Requirement: With images excluded, write out each entry below exactly as given.

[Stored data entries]
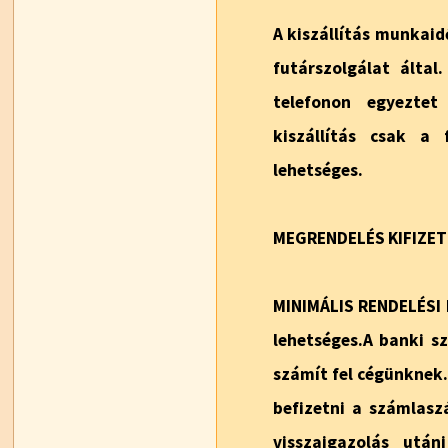
A kiszállítás munkaid
futárszolgálat álta
telefonon egyeztet
kiszállítás csak a 
lehetséges.
MEGRENDELÉS KIFIZET
MINIMÁLIS RENDELÉSI 
lehetséges.A banki sz
számít fel cégünknek.
befizetni a számlasz
visszaigazolás után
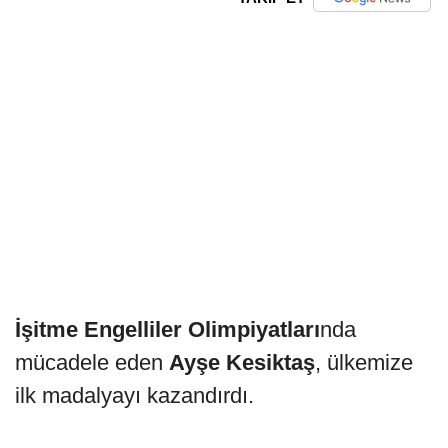
İşitme Engelliler Olimpiyatları
nda
mücadele eden
Ayşe Kesiktaş
, ülkemize
ilk madalyayı kazandırdı.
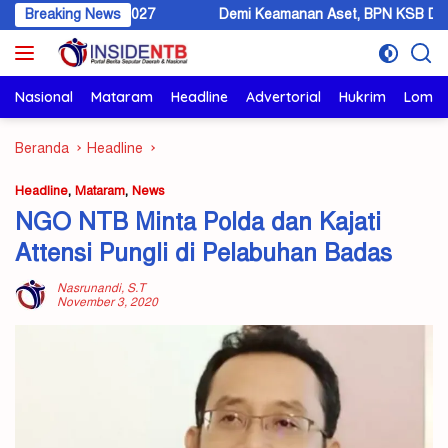
Langsung
angun 2027
Breaking News
Demi Keamanan Aset, BPN KSB Dorong Warga Beral
ke
konten
Nasional
Mataram
Headline
Advertorial
Hukrim
Lomb
Beranda
Headline
Headline
,
Mataram
,
News
NGO NTB Minta Polda dan Kajati
Attensi Pungli di Pelabuhan Badas
Nasrunandi, S.T
November 3, 2020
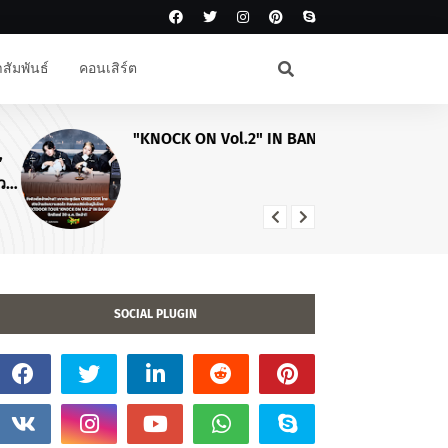
สัมพันธ์
คอนเสิร์ต
"KNOCK ON Vol.2" IN BANGKOK!
เต
ชว
โม
"A
SOCIAL PLUGIN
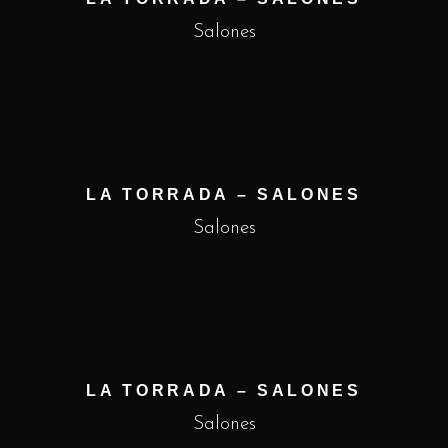
Salones
LA TORRADA – SALONES
Salones
LA TORRADA – SALONES
Salones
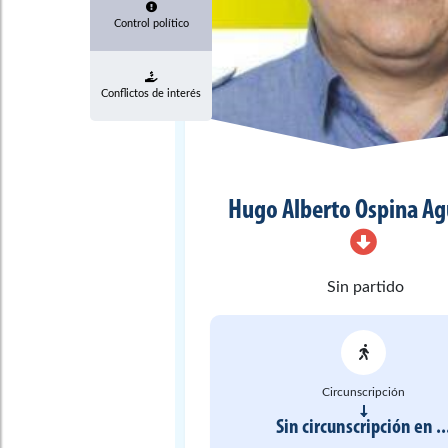
Control político
Conflictos de interés
Hugo Alberto
Ospina Ag
Sin partido
Circunscripción
Sin circunscripción
en
..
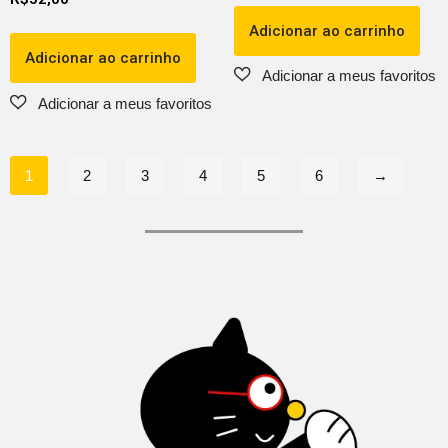
Adicionar ao carrinho
Adicionar ao carrinho
1
2
3
4
5
6
→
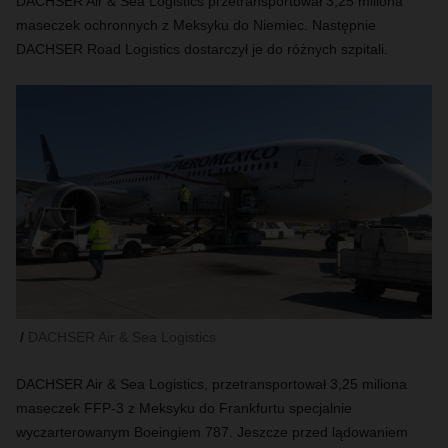
DACHSER Air & Sea Logistics przetransportował 3,25 miliona
maseczek ochronnych z Meksyku do Niemiec. Następnie
DACHSER Road Logistics dostarczył je do różnych szpitali.
DACHSER Air & Sea Logistics
DACHSER Air & Sea Logistics, przetransportował 3,25 miliona
maseczek FFP-3 z Meksyku do Frankfurtu specjalnie
wyczarterowanym Boeingiem 787. Jeszcze przed lądowaniem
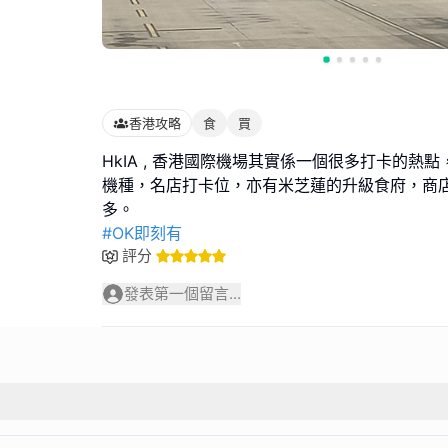
香港攻略
食
買
HkIA , 香港國際機場其實係一個很多打卡的熱
機種，名店打卡位，亦有米芝蓮的升級食府，商
#OK即刻有
評分
發表第一個留言...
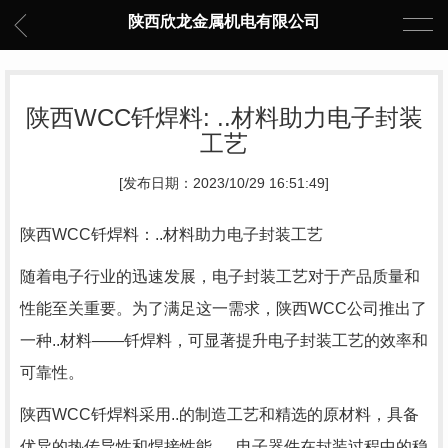
陕西欣龙金属机电有限公司
陕西WCC钎焊料: ..材料助力电子封装
工艺
[发布日期：2023/10/29 16:51:49]
陕西WCC钎焊料：..材料助力电子封装工艺
随着电子行业的迅速发展，电子封装工艺对于产品质量和
性能至关重要。为了满足这一需求，陕西WCC公司推出了
一种..材料——钎焊料，可显著提升电子封装工艺的效率和
可靠性。
陕西WCC钎焊料采用..的制造工艺和精选的原材料，具备
优异的热传导性和焊接性能，..电子器件在封装过程中的稳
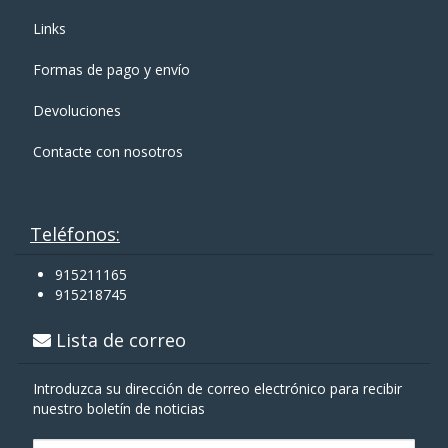
Links
Formas de pago y enví­o
Devoluciones
Contacte con nosotros
Teléfonos:
915211165
915218745
Lista de correo
Introduzca su dirección de correo electrónico para recibir
nuestro boletín de noticias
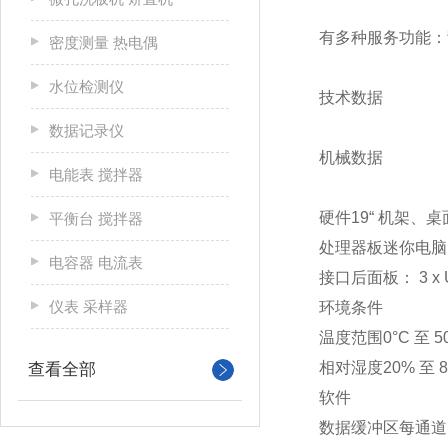
有多种服务功能：
密度测量 热电偶
水位检测仪
技术数据
数据记录仪
机械数据
电能表 搅拌器
硬件
19“ 机架
平衡台 搅拌器
处理器板
迷你电脑，
电容器 电流表
接口
后面板： 3 x 
仪表 采样器
环境条件
温度范围
0°C 至 5
相对湿度
20% 至
查看全部
软件
数据缓冲区
每通道 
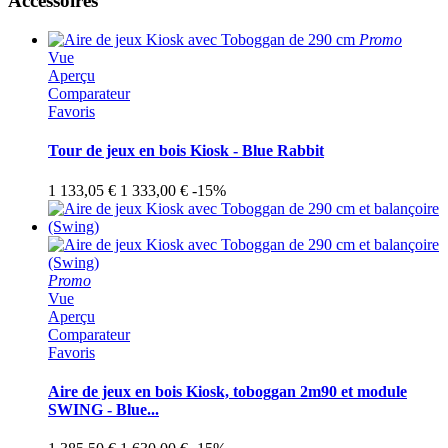
Accessoires
Promo
Vue
Aperçu
Comparateur
Favoris
Tour de jeux en bois Kiosk - Blue Rabbit
1 133,05 €
1 333,00 €
-15%
Promo
Vue
Aperçu
Comparateur
Favoris
Aire de jeux en bois Kiosk, toboggan 2m90 et module
SWING - Blue...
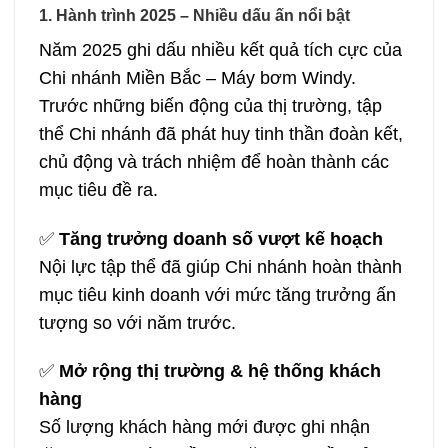
1. Hành trình 2025 – Nhiều dấu ấn nổi bật
Năm 2025 ghi dấu nhiều kết quả tích cực của
Chi nhánh Miền Bắc – Máy bơm Windy.
Trước những biến động của thị trường, tập
thể Chi nhánh đã phát huy tinh thần đoàn kết,
chủ động và trách nhiệm để hoàn thành các
mục tiêu đề ra.
✅
Tăng trưởng doanh số vượt kế hoạch
Nội lực tập thể đã giúp Chi nhánh hoàn thành
mục tiêu kinh doanh với mức tăng trưởng ấn
tượng so với năm trước.
✅
Mở rộng thị trường & hệ thống khách
hàng
Số lượng khách hàng mới được ghi nhận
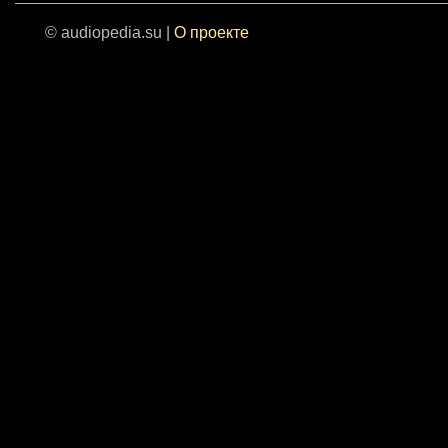
© audiopedia.su |
О проекте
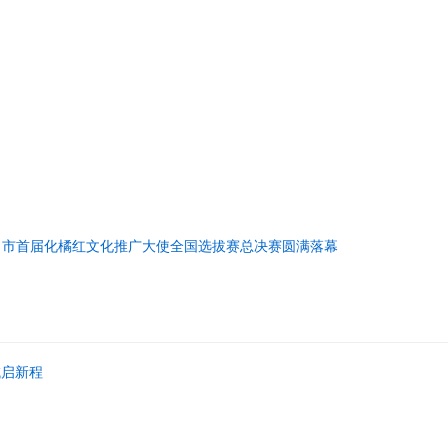
名市首届化橘红文化推广大使全国选拔赛总决赛圆满落幕
域启新程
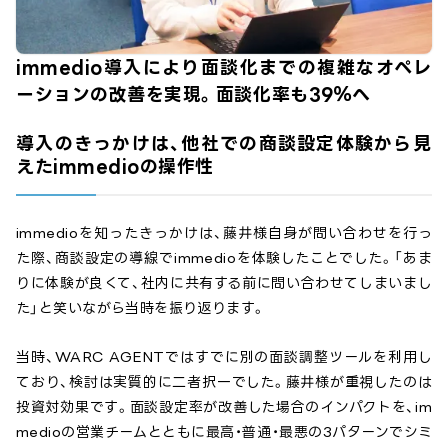
immedio導入により面談化までの複雑なオペレ
ーションの改善を実現。面談化率も39％へ
導入のきっかけは、他社での商談設定体験から見
えたimmedioの操作性
immedioを知ったきっかけは、藤井様自身が問い合わせを行っ
た際、商談設定の導線でimmedioを体験したことでした。「あま
りに体験が良くて、社内に共有する前に問い合わせてしまいまし
た」と笑いながら当時を振り返ります。
当時、WARC AGENTではすでに別の面談調整ツールを利用し
ており、検討は実質的に二者択一でした。藤井様が重視したのは
投資対効果です。面談設定率が改善した場合のインパクトを、im
medioの営業チームとともに最高・普通・最悪の3パターンでシミ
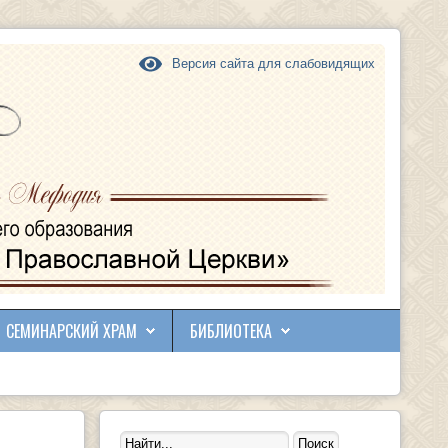
Версия сайта для слабовидящих
СЕМИНАРСКИЙ ХРАМ
БИБЛИОТЕКА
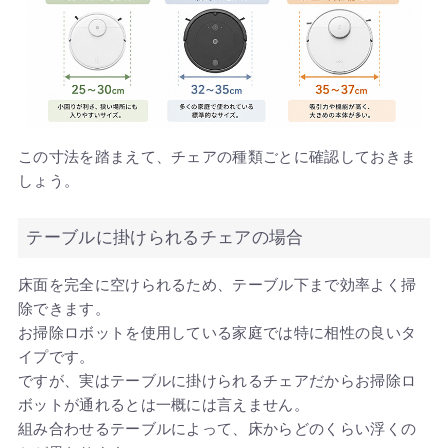
この寸法を踏まえて、チェアの種類ごとに確認しておきま
しょう。
テーブルに掛けられるチェアの場合
床面を完全に空けられるため、テーブル下まで効率よく掃
除できます。
お掃除ロボットを使用している家庭では特に相性の良いタ
イプです。
ですが、実はテーブルに掛けられるチェアだからお掃除ロ
ボットが通れるとは一概には言えません。
組み合わせるテーブルによって、床からどのくらい浮くの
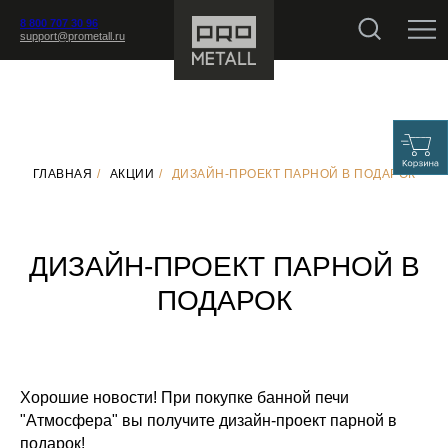
8 800 707 30 96
support@prometall.ru
ГЛАВНАЯ
/
АКЦИИ
/
ДИЗАЙН-ПРОЕКТ ПАРНОЙ В ПОДАРОК
ДИЗАЙН-ПРОЕКТ ПАРНОЙ В
ПОДАРОК
Хорошие новости! При покупке банной печи
"Атмосфера" вы получите дизайн-проект парной в
подарок!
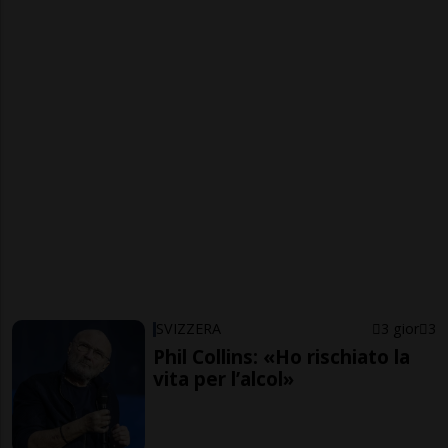
SVIZZERA
3 gior
3
Phil Collins: «Ho rischiato la
vita per l’alcol»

Task output:
A kiszállítás munkaid
futárszolgálat álta
telefonon egyeztet
kiszállítás csak a 
lehetséges.
MEGRENDELÉS KIFIZET
MINIMÁLIS RENDELÉSI 
lehetséges.A banki sz
számít fel cégünknek.
befizetni a számlasz
visszaigazolás után
İşitme Engelliler Olimpiyatları
nda
mücadele eden
Ayşe Kesiktaş
, ülkemize
ilk madalyayı kazandırdı.
Langsung
angun 2027
Breaking News
Demi Keamanan Aset, BPN KSB Dorong Warga Beral
ke
konten
Nasional
Mataram
Headline
Advertorial
Hukrim
Lomb
Beranda
Headline
Headline
,
Mataram
,
News
NGO NTB Minta Polda dan Kajati
Attensi Pungli di Pelabuhan Badas
Nasrunandi, S.T
November 3, 2020
สัมพันธ์
คอนเสิร์ต
"KNOCK ON Vol.2" IN BANGKOK!
เต
ชว
โม
"A
SOCIAL PLUGIN
Salones
LA TORRADA – SALONES
Salones
LA TORRADA – SALONES
Salones
Control político
Conflictos de interés
Hugo Alberto
Ospina Ag
Sin partido
Circunscripción
Sin circunscripción
en
..
Adicionar ao carrinho
Adicionar ao carrinho
1
2
3
4
5
6
→
DACHSER Air & Sea Logistics przetransportował 3,25 miliona
maseczek ochronnych z Meksyku do Niemiec. Następnie
DACHSER Road Logistics dostarczył je do różnych szpitali.
DACHSER Air & Sea Logistics
DACHSER Air & Sea Logistics, przetransportował 3,25 miliona
maseczek FFP-3 z Meksyku do Frankfurtu specjalnie
wyczarterowanym Boeingiem 787. Jeszcze przed lądowaniem
香港攻略
食
買
HkIA , 香港國際機場其實係一個很多打卡的熱
機種，名店打卡位，亦有米芝蓮的升級食府，商
#OK即刻有
評分
發表第一個留言...
陕西欣龙金属机电有限公司
陕西WCC钎焊料: ..材料助力电子封装
工艺
[发布日期：2023/10/29 16:51:49]
陕西WCC钎焊料：..材料助力电子封装工艺
随着电子行业的迅速发展，电子封装工艺对于产品质量和
性能至关重要。为了满足这一需求，陕西WCC公司推出了
一种..材料——钎焊料，可显著提升电子封装工艺的效率和
可靠性。
陕西WCC钎焊料采用..的制造工艺和精选的原材料，具备
优异的热传导性和焊接性能，..电子器件在封装过程中的稳
Links
Formas de pago y enví­o
Devoluciones
Contacte con nosotros
Teléfonos:
915211165
915218745
Lista de correo
Introduzca su dirección de correo electrónico para recibir
nuestro boletín de noticias
有多种服务功能：
密度测量 热电偶
水位检测仪
技术数据
数据记录仪
机械数据
电能表 搅拌器
硬件
19“ 机架
平衡台 搅拌器
处理器板
迷你电脑，
电容器 电流表
接口
后面板： 3 x 
仪表 采样器
环境条件
温度范围
0°C 至 5
相对湿度
20% 至
查看全部
软件
数据缓冲区
每通道 
Accessoires
Promo
Vue
Aperçu
Comparateur
Favoris
Tour de jeux en bois Kiosk - Blue Rabbit
1 133,05 €
1 333,00 €
-15%
Promo
Vue
Aperçu
Comparateur
Favoris
Aire de jeux en bois Kiosk, toboggan 2m90 et module
SWING - Blue...
1. Hành trình 2025 – Nhiều dấu ấn nổi bật
Năm 2025 ghi dấu nhiều kết quả tích cực của
Chi nhánh Miền Bắc – Máy bơm Windy.
Trước những biến động của thị trường, tập
thể Chi nhánh đã phát huy tinh thần đoàn kết,
chủ động và trách nhiệm để hoàn thành các
mục tiêu đề ra.
✅
Tăng trưởng doanh số vượt kế hoạch
Nội lực tập thể đã giúp Chi nhánh hoàn thành
mục tiêu kinh doanh với mức tăng trưởng ấn
tượng so với năm trước.
✅
Mở rộng thị trường & hệ thống khách
hàng
Số lượng khách hàng mới được ghi nhận
© audiopedia.su |
О проекте
名市首届化橘红文化推广大使全国选拔赛总决赛圆满落幕
域启新程
immedio導入により面談化までの複雑なオペレ
ーションの改善を実現。面談化率も39％へ
導入のきっかけは、他社での商談設定体験から見
えたimmedioの操作性
immedioを知ったきっかけは、藤井様自身が問い合わせを行っ
た際、商談設定の導線でimmedioを体験したことでした。「あま
りに体験が良くて、社内に共有する前に問い合わせてしまいまし
た」と笑いながら当時を振り返ります。
当時、WARC AGENTではすでに別の面談調整ツールを利用し
ており、検討は実質的に二者択一でした。藤井様が重視したのは
投資対効果です。面談設定率が改善した場合のインパクトを、im
medioの営業チームとともに最高・普通・最悪の3パターンでシミ
Версия сайта для слабовидящих
СЕМИНАРСКИЙ ХРАМ
БИБЛИОТЕКА
この寸法を踏まえて、チェアの種類ごとに確認しておきま
しょう。
テーブルに掛けられるチェアの場合
床面を完全に空けられるため、テーブル下まで効率よく掃
除できます。
お掃除ロボットを使用している家庭では特に相性の良いタ
イプです。
ですが、実はテーブルに掛けられるチェアだからお掃除ロ
ボットが通れるとは一概には言えません。
組み合わせるテーブルによって、床からどのくらい浮くの
8 800 707 30 96
support@prometall.ru
ГЛАВНАЯ
/
АКЦИИ
/
ДИЗАЙН-ПРОЕКТ ПАРНОЙ В ПОДАРОК
ДИЗАЙН-ПРОЕКТ ПАРНОЙ В
ПОДАРОК
Хорошие новости! При покупке банной печи
"Атмосфера" вы получите дизайн-проект парной в
подарок!
SVIZZERA
3 gior
3
Phil Collins: «Ho rischiato la
vita per l’alcol»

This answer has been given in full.